# Bellman Abstract Representation Kit - BARK Design

_Notebook by Sebastian Benthall_

In [1]:
from dataclasses import dataclass, field

import itertools
import matplotlib.pyplot as plt
import numpy as np
from scipy.optimize import minimize
from typing import Any, Callable, Mapping, Sequence
import xarray as xr

from HARK import distribution
from HARK.rewards import CRRAutility, CRRAutilityP, CRRAutility_inv, CRRAutilityP_inv

In [2]:
from HARK.stage import Stage, backwards_induction, simulate_stage

import cons_stages

In [3]:
## Doing this because of the CRRAutility warnings

import warnings
warnings.filterwarnings('ignore')

**TODO: Use language of 'blocks'.**

**TODO: The shifted Bellman equation here.**

**TODO: Other notes from the PDF, which I lost earlier...**

**TODO: Work in 'steps' and $\underline{v}$**

This notebook demonstrates HARK's ability to represent and compose Bellman stages.
This is possible because all Bellman stages have a general form.
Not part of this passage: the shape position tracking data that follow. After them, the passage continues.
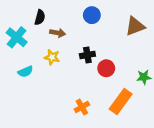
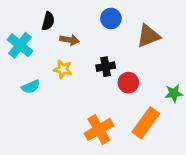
brown triangle: (135, 26) -> (148, 36), moved
orange cross: (82, 107) -> (99, 129), size x1.5

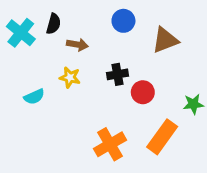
cyan cross: (20, 45) -> (21, 33), moved

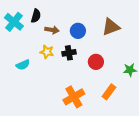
blue circle: (123, 21) -> (78, 31), moved
black cross: (117, 74) -> (69, 53), moved
orange rectangle: (162, 137) -> (109, 92), size x0.7

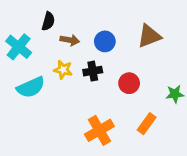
cyan cross: (14, 22) -> (19, 47), moved
cyan semicircle: (23, 65) -> (31, 87), size x1.5

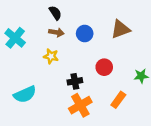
black semicircle: (48, 21) -> (55, 13), moved, turned -48
black cross: (93, 71) -> (75, 81), moved
cyan semicircle: (31, 87) -> (25, 94), moved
In each Bellman stage $S = (\vec{X}, P_\vec{K}, \vec{A}, \Gamma, F, \vec{Y}, T, B)$, the agent:
 - begins in some input states $\vec{x} \in \vec{X}$
 - experiences some exogeneous shocks $\vec{k} \in \vec{K}$ according to distribution $P_\vec{K}$
 - can choose some actions $\vec{a} \in \vec{A}$
 - subject to constraints $\Gamma: \vec{X} \times \vec{K} \rightarrow \mathcal{P}(\vec{A})$
     - For scalar actions, these may be expressed as upper and lower bounds, such that $\Gamma_{lb} \leq a \leq \Gamma_{ub}$:
         - $\Gamma_{ub}: \vec{X} \times \vec{K} \rightarrow \mathbb{R}$
         - $\Gamma_{lb}: \vec{X} \times \vec{K} \rightarrow \mathbb{R}$
         - such that $\Gamma(\vec{x}, \vec{k}) = [\Gamma_{lb}(\vec{x}, \vec{k}), \Gamma_{ub}(\vec{x}, \vec{k})]$
 - experience a reward $F: \vec{X} \times \vec{K} \times \vec{A} \rightarrow \mathbb{R}$
 - together, these determine some output states $\vec{y} \in \vec{Y}$ via...
 - a **deterministic** transition function $T: \vec{X} \times \vec{K} \times \vec{A} \rightarrow \vec{Y}$
   - _This is deterministic because shocks have been isolated to the beginning of the stage._
 - The agent has a discount factor B for future utility.
     - This is often a constant, such as $\beta$.
     - but it can also be a function $B: \vec{X} \times \vec{K} \times \vec{A} \rightarrow \mathbb{R}$
     
**TODO**: Notation.
 - Allow an $h$ operation which is more general than scalar discount factors.
 - Rename shocks to $Z$, with evidence from Stachurski and Sargent.
 - rename transition equation to $g$? unless something better from sargent.
     
### Grids

In practice, we will discretized versions of the stage. We will use bold-faced, non-italic $\mathbf{X}$, $\mathbf{K}$, $\mathbf{A}$, and $\mathbf{Y}$ for grids over the input, shock, action, and output spaces.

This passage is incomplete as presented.